(Records for this task begins)
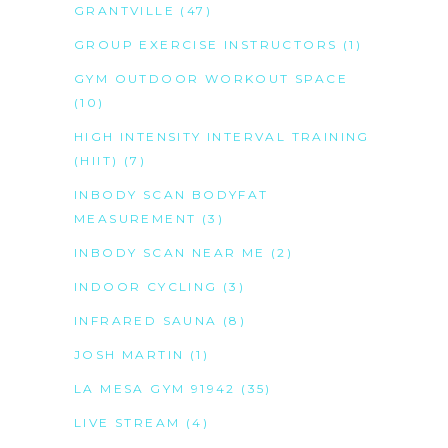
GRANTVILLE
(47)
GROUP EXERCISE INSTRUCTORS
(1)
GYM OUTDOOR WORKOUT SPACE
(10)
HIGH INTENSITY INTERVAL TRAINING
(HIIT)
(7)
INBODY SCAN BODYFAT
MEASUREMENT
(3)
INBODY SCAN NEAR ME
(2)
INDOOR CYCLING
(3)
INFRARED SAUNA
(8)
JOSH MARTIN
(1)
LA MESA GYM 91942
(35)
LIVE STREAM
(4)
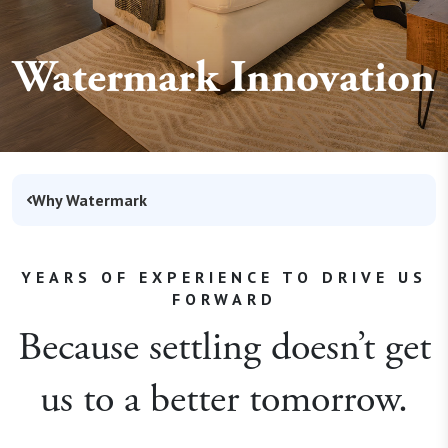
Watermark Innovation
Why Watermark
YEARS OF EXPERIENCE TO DRIVE US
FORWARD
Because settling doesn’t get
us to a better tomorrow.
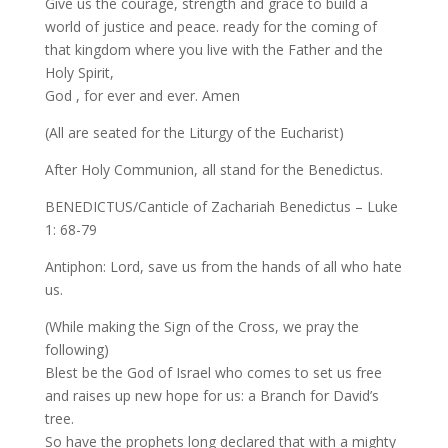
Give us the courage, strength and grace to build a
world of justice and peace. ready for the coming of
that kingdom where you live with the Father and the
Holy Spirit,
God , for ever and ever. Amen
(All are seated for the Liturgy of the Eucharist)
After Holy Communion, all stand for the Benedictus.
BENEDICTUS/Canticle of Zachariah Benedictus – Luke
1: 68-79
Antiphon: Lord, save us from the hands of all who hate
us.
(While making the Sign of the Cross, we pray the
following)
Blest be the God of Israel who comes to set us free
and raises up new hope for us: a Branch for David’s
tree.
So have the prophets long declared that with a mighty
(Records for this task ends)
_Task description_:
Since only lines holding the word "SCAN" matter, count them in the data above and report the number alone.

_Written answer_:
2